You will need a neutral for the 120V plugs and a neutral for the 240V load.

rrolleston 01-19-2013 12:52 PM

Quote:

Originally Posted by turbota79 (Post 1097188)
Thanks for the quick replies everyone. I will pull a neutral for my 220v for future tool/equipment (for the fact they might have a 110v componant). Now a new question: Do I have to pull 2 neutral wires or use simply use 1 for both? (like the ground wire question).

I purchased the "Electrical Code Simplified" but it's doesn't talk about conduit, where could I find more information on rules?

Thanks

Are you talking about running two neutrals to your sub panel? If you are there would never be any reason to run two neutrals or grounds to a sub panel.

Even if you had to that would be a really tight fit for 5 10 gauge wires in a 1/2 EMT

turbota79 01-19-2013 02:33 PM

Quote:

Originally Posted by rrolleston (Post 1097198)
Are you talking about running two neutrals to your sub panel?
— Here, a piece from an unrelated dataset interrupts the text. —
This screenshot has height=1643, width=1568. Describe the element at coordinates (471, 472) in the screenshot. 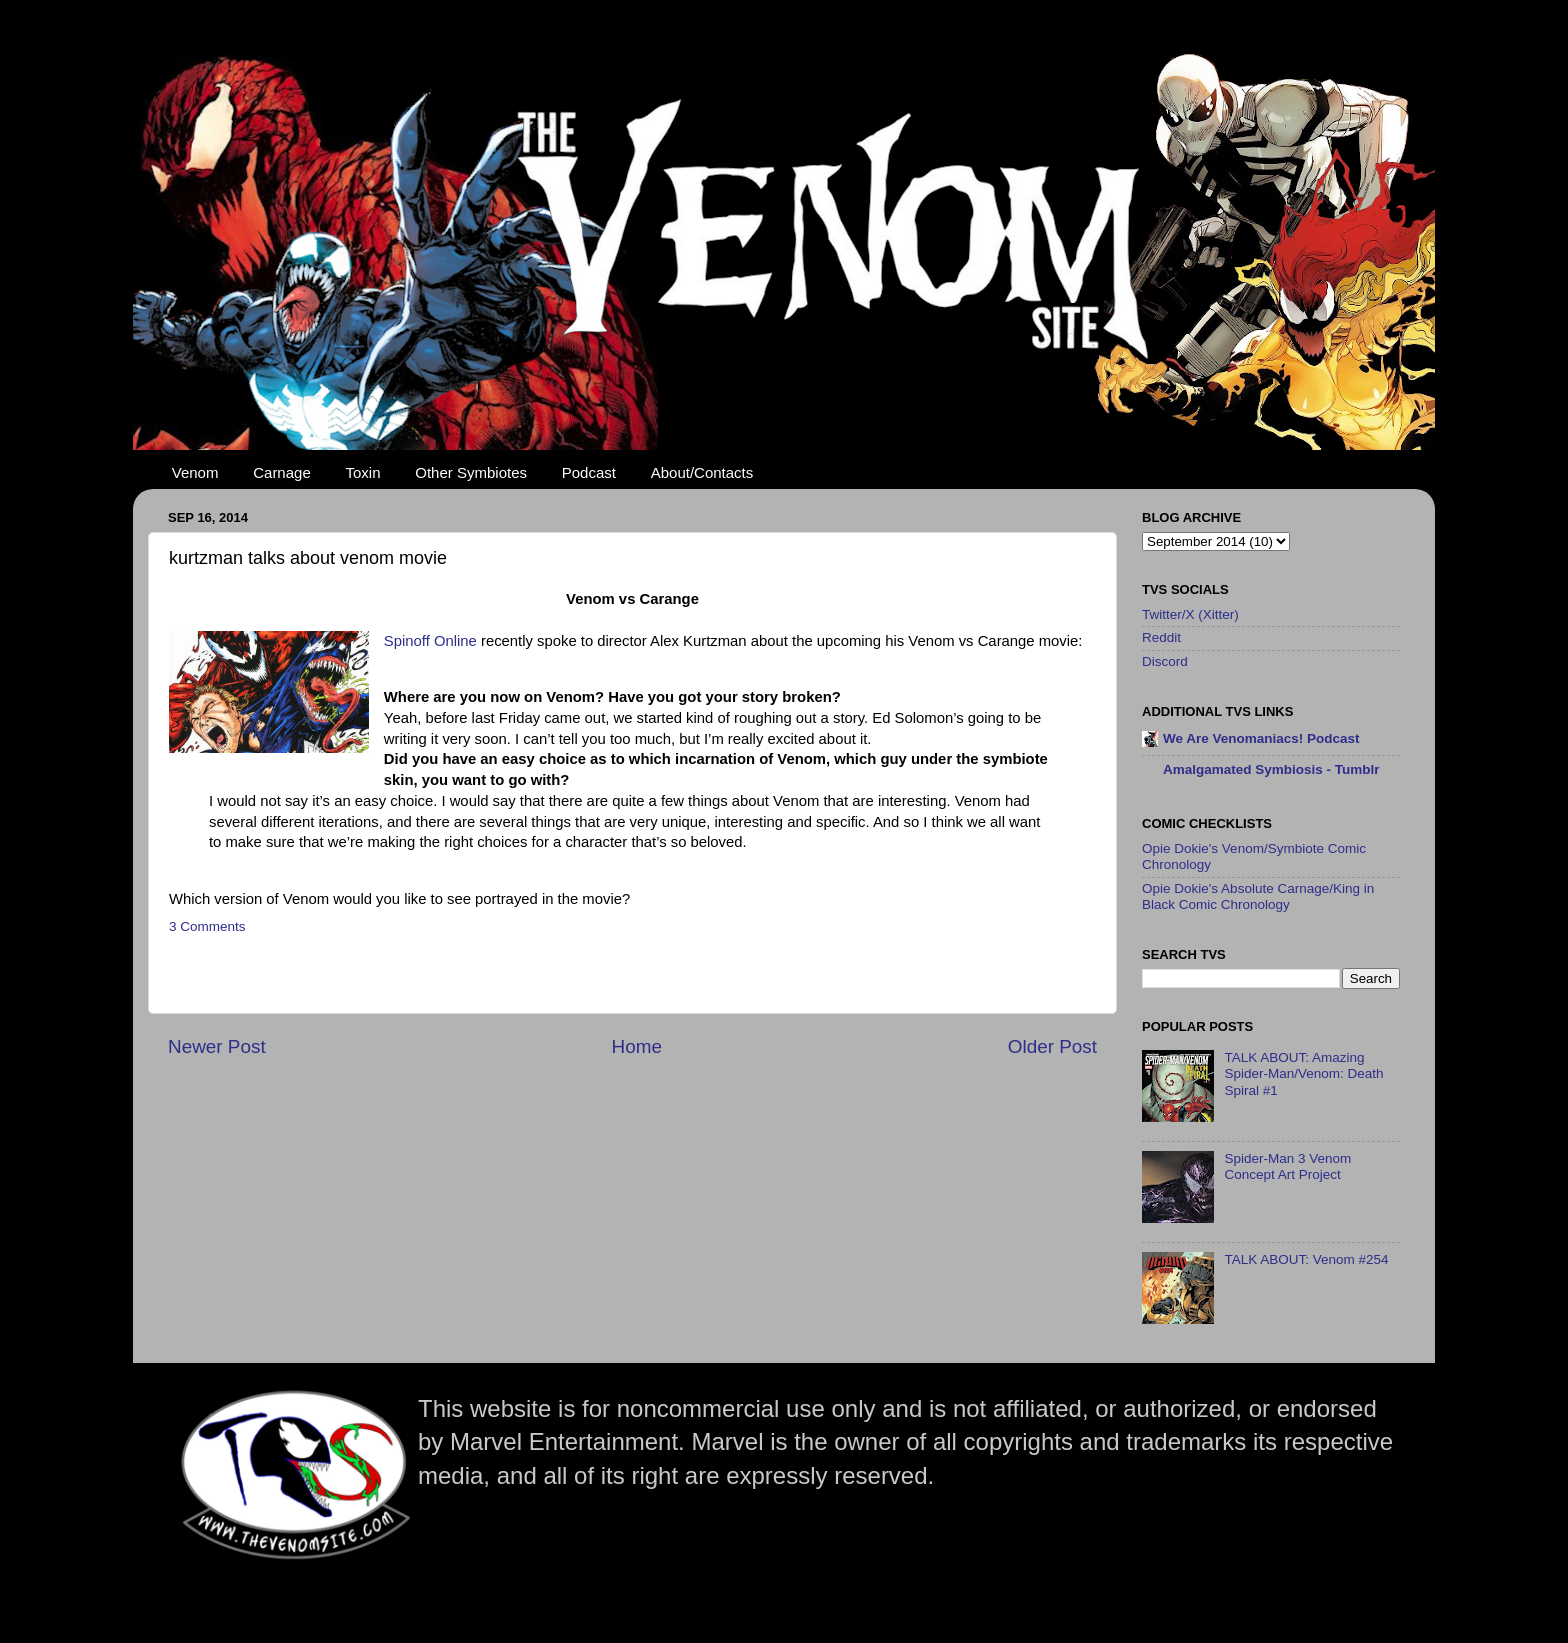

If you are there would never be any reason to run two neutrals or grounds to a sub panel.

Even if you had to that would be a really tight fit for 5 10 gauge wires in a 1/2 EMT

From my main to the subpanel I have 4 wires (#6 - red, black, white and green approx 10' away). What I was not sure was from my subpanel breakers to the outlets, since both the 110 and the 220 circuits use the same ground and neutral. Now I will pull 1 ground (green #10) and 2 neutral (white #10, #12), does anybody if that follow code here in Ontario, Canada?

Thanks,

rrolleston 01-19-2013 02:58 PM

Quote:

Originally Posted by turbota79 (Post 1097242)
From my main to the subpanel I have 4 wires (#6 - red, black, white and green approx 10' away). What I was not sure was from my subpanel breakers to the outlets, since both the 110 and the 220 circuits use the same ground and neutral. Now I will pull 1 ground (green #10) and 2 neutral (white #10, #12), does anybody if that follow code here in Ontario, Canada?

Thanks,

I would not put my 240v circuits in the same conduit as the 120v circuits

darren 01-19-2013 03:12 PM

Quote:

Originally Posted by rrolleston (Post 1097247)
I would not put my 240v circuits in the same conduit as the 120v circuits

Why not? You do realize a 240V circuit is just two 120V circuits.

All you need in your pipe is two #12 for the plug and 3#10 for your 240V load.

You can put 5 #10(rw90) into a 1/2" so you should have no problem with your pipe size.

If you want to run a ground then you would need a #12, I personally would not run a seperate ground in the pipe.

rrolleston 01-19-2013 03:34 PM

You can and it will work fine. I just like to keep my circuits separate.

darren 01-19-2013 07:01 PM

Quote:

Originally Posted by rrolleston (Post 1097271)
You can and it will work fine. I just like to keep my circuits separate.

Wow if I did that my boss would hang me out to dry.

turbota79 03-20-2013 10:08 PM

Update - I had my electrical work inspected and it passed. Here what's was done (thanks for all the input from this forum):
-from my main panel, a romex wire 6# to a terminal block (inside a box) to 4 individual 6# wires (red, black, white and green) that goes into a 1" conduit to the sub panel. One of the terminal block was made specially for ground. I found out you could run the romex wire inside the conduit but you had to "derate" it, true or not true? I simply decided to play it safe.
-220V 30amp, I ran 4 wires 10# (red, black, white and green). I decided to run the neutral for future use (industrial equipment lathe/milling machine if they would've a 110V component)
-110V 20amp, I ran 2 wires 12# (black and white). For the ground wire I used the same one as the 220 circuit. Some said you don't need a ground since it's in a conduit, here again I decided to play it safe. It was difficult to curl 10# ground wires around the terminal though.


I ran both circuits wires in the same conduit. I split the 110V to have more outlets on the other walls which was no problem. The inspection took almost 20 mins, the inspector verified all the plugs, sub panel etc. He asked where I worked because the conduit installation was well done he said, I told him I did my research on youtube and the internet.


The total cost of my sub panel project ~700$ (permits, panel, breakers, conduit, wires, tools, outlets etc...)


So again thanks for all the info everyone and if anyone has any questions on my set up (I will try to post some pics).